(Stored data entries)
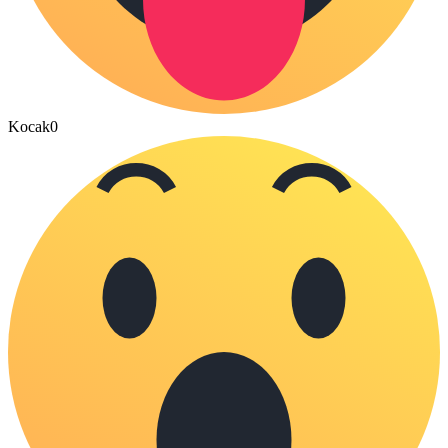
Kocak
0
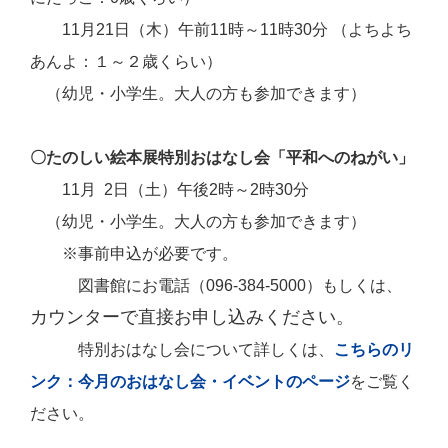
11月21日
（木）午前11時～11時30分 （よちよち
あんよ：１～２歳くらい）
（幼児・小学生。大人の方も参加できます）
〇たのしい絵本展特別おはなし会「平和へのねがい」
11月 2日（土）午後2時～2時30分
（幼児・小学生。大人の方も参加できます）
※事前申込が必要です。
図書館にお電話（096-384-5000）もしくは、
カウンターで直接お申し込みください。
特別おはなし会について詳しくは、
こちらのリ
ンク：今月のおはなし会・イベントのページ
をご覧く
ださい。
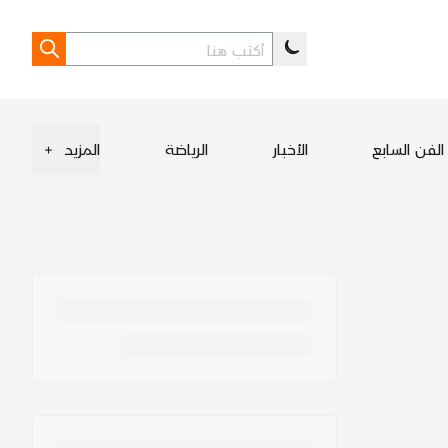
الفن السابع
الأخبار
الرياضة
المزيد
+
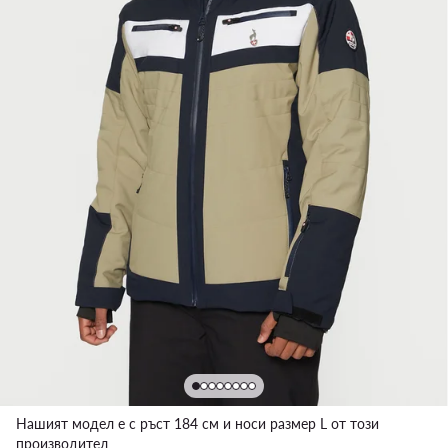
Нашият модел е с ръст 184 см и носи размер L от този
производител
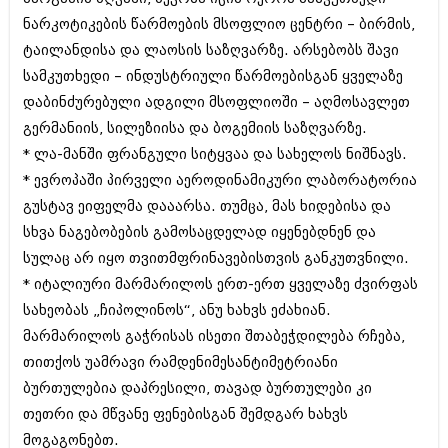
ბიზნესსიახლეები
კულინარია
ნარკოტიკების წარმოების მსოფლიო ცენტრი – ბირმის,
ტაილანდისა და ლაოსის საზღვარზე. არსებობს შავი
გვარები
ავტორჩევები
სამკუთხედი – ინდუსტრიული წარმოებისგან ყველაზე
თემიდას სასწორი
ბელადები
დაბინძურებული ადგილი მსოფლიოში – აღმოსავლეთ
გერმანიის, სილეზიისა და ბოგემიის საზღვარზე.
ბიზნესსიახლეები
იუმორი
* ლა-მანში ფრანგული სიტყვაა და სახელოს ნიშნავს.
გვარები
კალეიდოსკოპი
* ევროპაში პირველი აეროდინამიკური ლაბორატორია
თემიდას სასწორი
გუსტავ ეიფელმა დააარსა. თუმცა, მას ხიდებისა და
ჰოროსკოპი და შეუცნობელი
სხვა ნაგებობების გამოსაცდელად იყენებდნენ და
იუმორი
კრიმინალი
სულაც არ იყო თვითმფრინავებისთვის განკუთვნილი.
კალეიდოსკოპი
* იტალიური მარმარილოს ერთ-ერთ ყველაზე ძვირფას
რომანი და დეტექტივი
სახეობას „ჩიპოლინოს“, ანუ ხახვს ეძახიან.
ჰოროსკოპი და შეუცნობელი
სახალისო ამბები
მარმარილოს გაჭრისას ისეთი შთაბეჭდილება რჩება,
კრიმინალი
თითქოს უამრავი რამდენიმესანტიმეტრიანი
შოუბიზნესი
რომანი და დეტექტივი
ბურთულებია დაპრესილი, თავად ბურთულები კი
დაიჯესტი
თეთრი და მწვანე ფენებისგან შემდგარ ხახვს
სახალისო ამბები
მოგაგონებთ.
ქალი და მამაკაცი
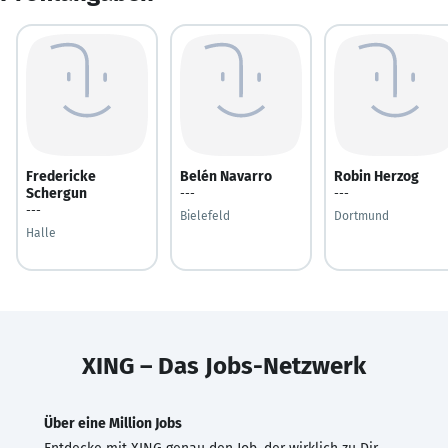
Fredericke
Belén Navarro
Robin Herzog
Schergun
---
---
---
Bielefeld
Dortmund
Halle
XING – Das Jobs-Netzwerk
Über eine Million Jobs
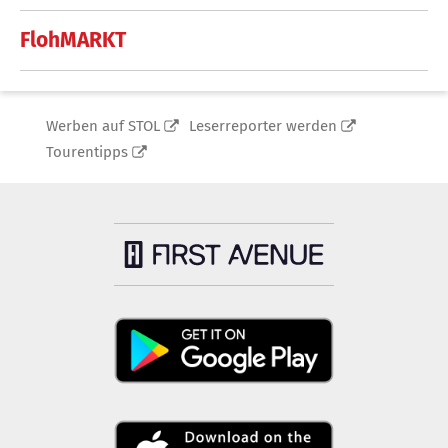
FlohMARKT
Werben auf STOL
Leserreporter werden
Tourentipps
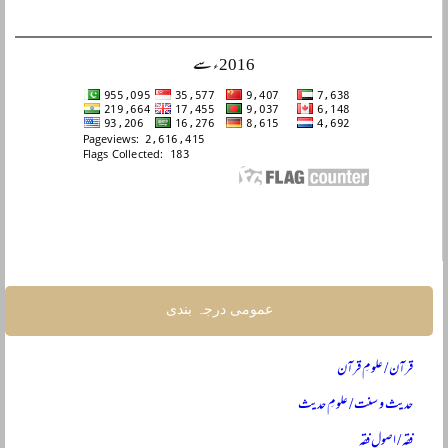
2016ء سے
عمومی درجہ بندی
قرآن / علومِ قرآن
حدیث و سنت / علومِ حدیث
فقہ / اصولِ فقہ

→ WHAT IS EXPECTED
Could you set down the records above word for word, without any of the pictures?

→ ANSWER TO THIS TASK
Kocak
0
11月21日
（木）午前11時～11時30分 （よちよち
あんよ：１～２歳くらい）
（幼児・小学生。大人の方も参加できます）
〇たのしい絵本展特別おはなし会「平和へのねがい」
11月 2日（土）午後2時～2時30分
（幼児・小学生。大人の方も参加できます）
※事前申込が必要です。
図書館にお電話（096-384-5000）もしくは、
カウンターで直接お申し込みください。
特別おはなし会について詳しくは、
こちらのリ
ンク：今月のおはなし会・イベントのページ
をご覧く
ださい。
الفن السابع
الأخبار
الرياضة
المزيد
+
Нашият модел е с ръст 184 см и носи размер L от този
производител
ბიზნესსიახლეები
კულინარია
ნარკოტიკების წარმოების მსოფლიო ცენტრი – ბირმის,
ტაილანდისა და ლაოსის საზღვარზე. არსებობს შავი
გვარები
ავტორჩევები
სამკუთხედი – ინდუსტრიული წარმოებისგან ყველაზე
თემიდას სასწორი
ბელადები
დაბინძურებული ადგილი მსოფლიოში – აღმოსავლეთ
გერმანიის, სილეზიისა და ბოგემიის საზღვარზე.
ბიზნესსიახლეები
იუმორი
* ლა-მანში ფრანგული სიტყვაა და სახელოს ნიშნავს.
გვარები
კალეიდოსკოპი
* ევროპაში პირველი აეროდინამიკური ლაბორატორია
თემიდას სასწორი
გუსტავ ეიფელმა დააარსა. თუმცა, მას ხიდებისა და
ჰოროსკოპი და შეუცნობელი
სხვა ნაგებობების გამოსაცდელად იყენებდნენ და
იუმორი
კრიმინალი
სულაც არ იყო თვითმფრინავებისთვის განკუთვნილი.
კალეიდოსკოპი
* იტალიური მარმარილოს ერთ-ერთ ყველაზე ძვირფას
რომანი და დეტექტივი
სახეობას „ჩიპოლინოს“, ანუ ხახვს ეძახიან.
ჰოროსკოპი და შეუცნობელი
სახალისო ამბები
მარმარილოს გაჭრისას ისეთი შთაბეჭდილება რჩება,
კრიმინალი
თითქოს უამრავი რამდენიმესანტიმეტრიანი
შოუბიზნესი
რომანი და დეტექტივი
ბურთულებია დაპრესილი, თავად ბურთულები კი
დაიჯესტი
თეთრი და მწვანე ფენებისგან შემდგარ ხახვს
სახალისო ამბები
მოგაგონებთ.
ქალი და მამაკაცი
Fredericke
Belén Navarro
Robin Herzog
Schergun
---
---
---
Bielefeld
Dortmund
Halle
XING – Das Jobs-Netzwerk
Über eine Million Jobs
FlohMARKT
Werben auf STOL
Leserreporter werden
Tourentipps
2016ء سے
عمومی درجہ بندی
قرآن / علومِ قرآن
حدیث و سنت / علومِ حدیث
فقہ / اصولِ فقہ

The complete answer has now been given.